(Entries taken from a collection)

##########

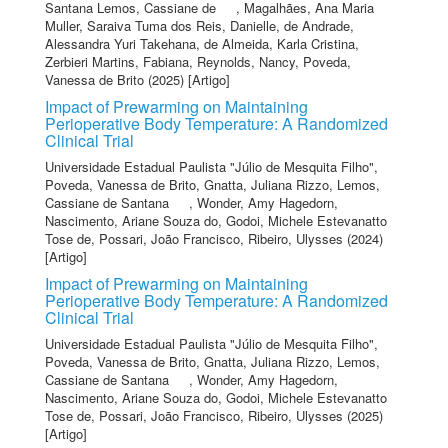
Santana Lemos, Cassiane de
,
Magalhães, Ana Maria
Muller
,
Saraiva Tuma dos Reis, Danielle
,
de Andrade,
Alessandra Yuri Takehana
,
de Almeida, Karla Cristina
,
Zerbieri Martins, Fabiana
,
Reynolds, Nancy
,
Poveda,
Vanessa de Brito
(2025) [Artigo]
Impact of Prewarming on Maintaining
Perioperative Body Temperature: A Randomized
Clinical Trial
Universidade Estadual Paulista "Júlio de Mesquita Filho"
,
Poveda, Vanessa de Brito
,
Gnatta, Juliana Rizzo
,
Lemos,
Cassiane de Santana
,
Wonder, Amy Hagedorn
,
Nascimento, Ariane Souza do
,
Godoi, Michele Estevanatto
Tose de
,
Possari, João Francisco
,
Ribeiro, Ulysses
(2024)
[Artigo]
Impact of Prewarming on Maintaining
Perioperative Body Temperature: A Randomized
Clinical Trial
Universidade Estadual Paulista "Júlio de Mesquita Filho"
,
Poveda, Vanessa de Brito
,
Gnatta, Juliana Rizzo
,
Lemos,
Cassiane de Santana
,
Wonder, Amy Hagedorn
,
Nascimento, Ariane Souza do
,
Godoi, Michele Estevanatto
Tose de
,
Possari, João Francisco
,
Ribeiro, Ulysses
(2025)
[Artigo]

##########

What to produce:
What is needed is an exact copy of the data, without any pictures.

Answer:
Santana Lemos, Cassiane de
,
Magalhães, Ana Maria
Muller
,
Saraiva Tuma dos Reis, Danielle
,
de Andrade,
Alessandra Yuri Takehana
,
de Almeida, Karla Cristina
,
Zerbieri Martins, Fabiana
,
Reynolds, Nancy
,
Poveda,
Vanessa de Brito
(2025) [Artigo]
Impact of Prewarming on Maintaining
Perioperative Body Temperature: A Randomized
Clinical Trial
Universidade Estadual Paulista "Júlio de Mesquita Filho"
,
Poveda, Vanessa de Brito
,
Gnatta, Juliana Rizzo
,
Lemos,
Cassiane de Santana
,
Wonder, Amy Hagedorn
,
Nascimento, Ariane Souza do
,
Godoi, Michele Estevanatto
Tose de
,
Possari, João Francisco
,
Ribeiro, Ulysses
(2024)
[Artigo]
Impact of Prewarming on Maintaining
Perioperative Body Temperature: A Randomized
Clinical Trial
Universidade Estadual Paulista "Júlio de Mesquita Filho"
,
Poveda, Vanessa de Brito
,
Gnatta, Juliana Rizzo
,
Lemos,
Cassiane de Santana
,
Wonder, Amy Hagedorn
,
Nascimento, Ariane Souza do
,
Godoi, Michele Estevanatto
Tose de
,
Possari, João Francisco
,
Ribeiro, Ulysses
(2025)
[Artigo]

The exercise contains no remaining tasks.